Los dos empezaron a caminar hacia el muro opuesto al de la entrada principal de la nave.

—El unicornio simboliza las esencias más genuinas y altruistas de la alquimia —dijo Lorena, que no quería perder ni un segundo.

—¿Y el «D. T. Magofon Vitaliter»?

—Hace referencia al mayor alquimista del siglo XX.

—Sin duda, te refieres a Fulcanelli —pronosticó Grieg en voz baja y sin temor a equivocarse.

—Magofon era el seudónimo más conocido mediante el cual se escondía Fulcanelli. El sonido que conforma la palabra «Fulcanelli» está relacionado con la cábala mágico-fonética y relaciona a Vulcano-Helios o a Vulcano con Hellémás —aclaró Lorena—. A Fulcanelli en los círculos más herméticos de la alquimia se le conocía como: «D. T. Magofon Vitaliter.»

—Sé que en latín el término
vitaliter
significa «vitalizador», o «aliento vivificante», pero desconozco el significado de las siglas «D. T.» —apuntó él mientras buscaba entre las sombras alguna puerta que comunicase con el exterior.

—Significa
Doctor Tectum,
«el maestro oculto». El máximo nivel que puede alcanzar un alquimista. Fulcanelli fue el último que llegó a ostentar en vida ese máximo y secretísimo grado.

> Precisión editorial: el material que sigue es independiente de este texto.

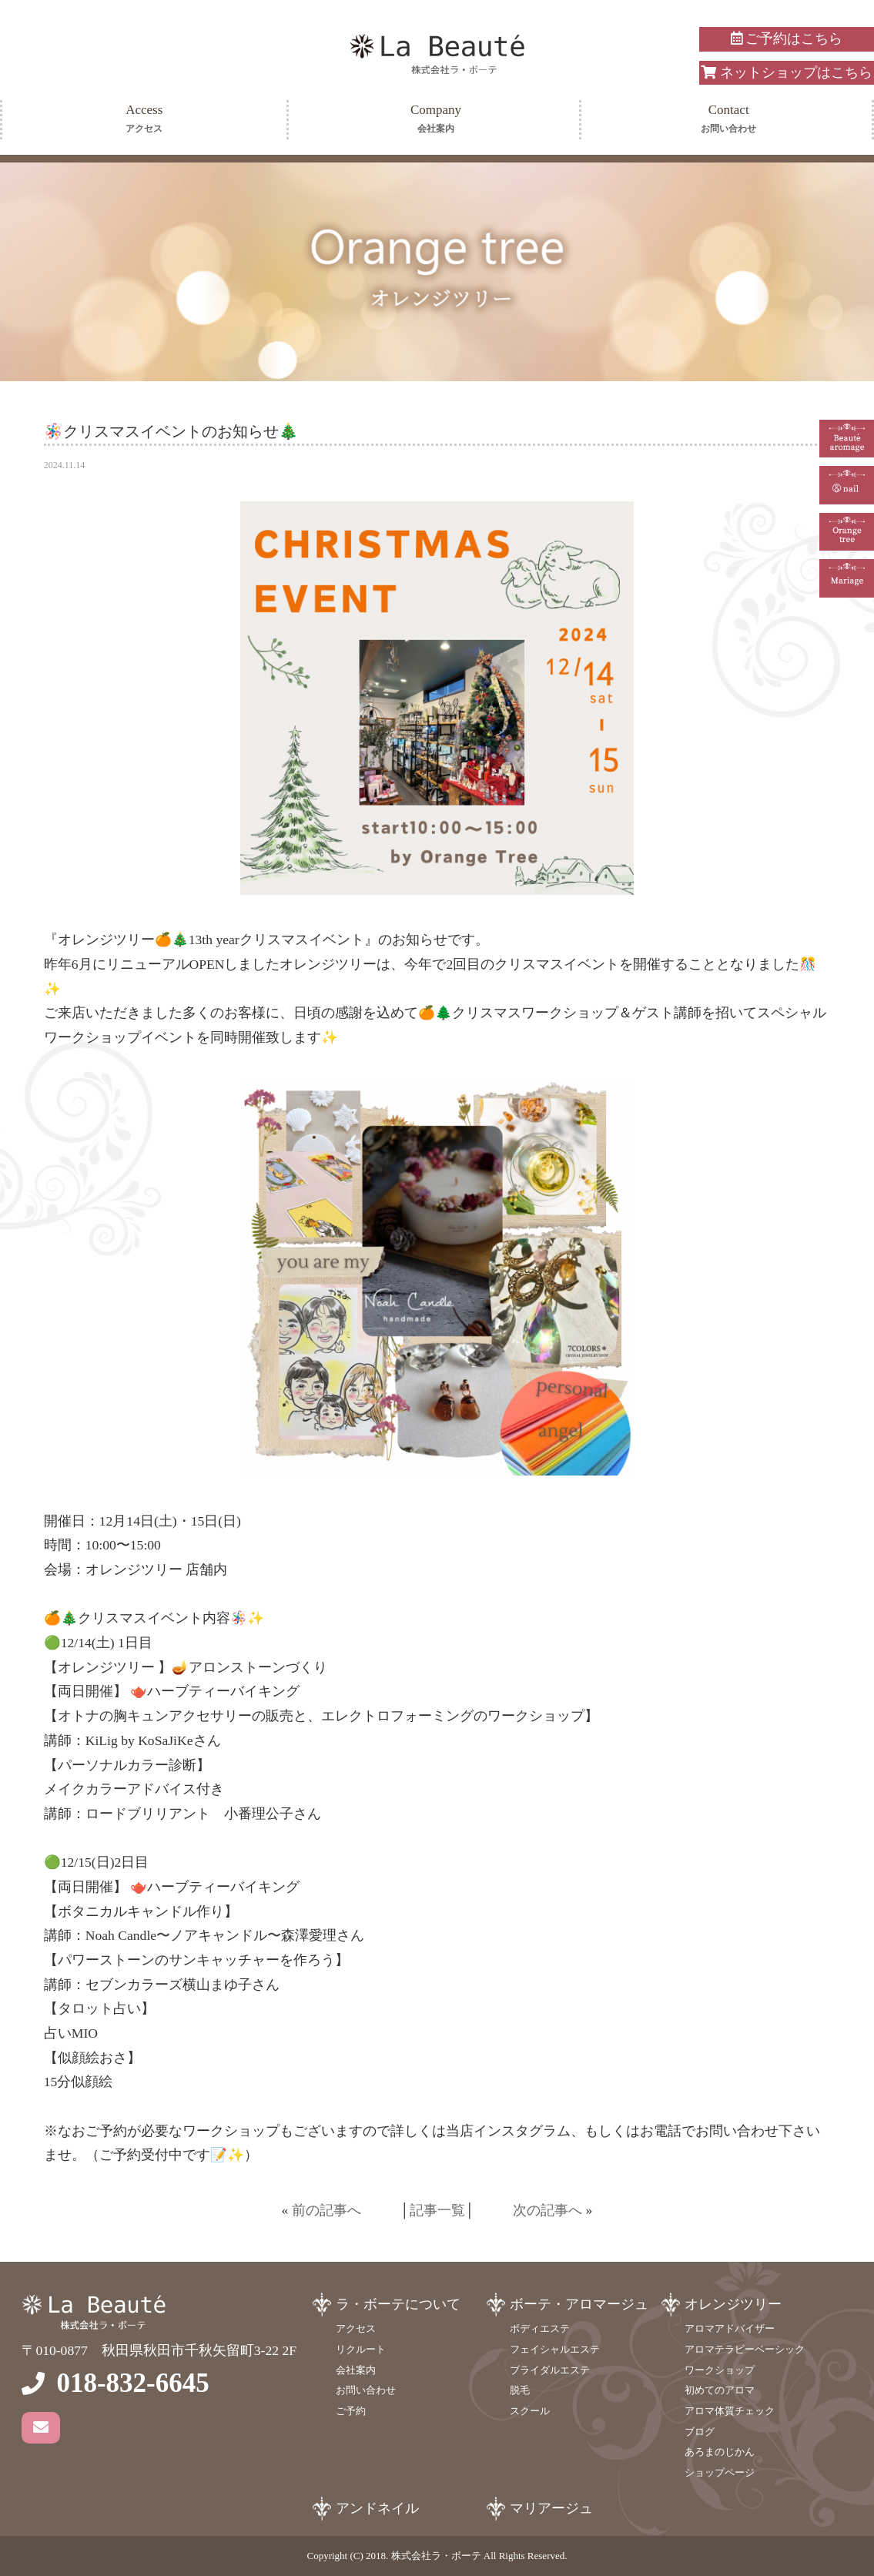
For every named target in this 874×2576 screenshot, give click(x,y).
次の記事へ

—Toda la nave está herméticamente cerrada. De aquí no podría escapar ni una lagartija sin que los vigilantes se enterasen —suspiró Grieg mientras descubría momentáneamente su cabeza—. ¿Se sabe quién era Fulcanelli en realidad?

—Se le relacionó con Camille Flammarion, célebre astrónomo francés —expuso Lorena—. También se especuló que podría tratarse del notario Rosny-Ainé, pero yo me inclino a pensar que tras el seudónimo de Magofon se escondía Pierre Dujols.

—¿El librero parisino?

—Sí —asintió ella—. Fuese quien fuese, Fulcanelli visitó España, concretamente las ciudades de Sevilla y Barcelona. Quién sabe si la senda alquímica que estamos exhumando esta noche no nos conducirá a desentrañar la verdadera identidad de Fulcanelli.

—Más que saber quién era Fulcanelli, es más urgente deducir el secreto de la moneda y salir de aquí sin ser sorprendidos.

—¿Y qué sugieres?

—Me temo que nuevamente nos enfrentamos a un anagrama de dieciocho letras que debe formarse a partir de «D. T. Mago-fon Vitaliter».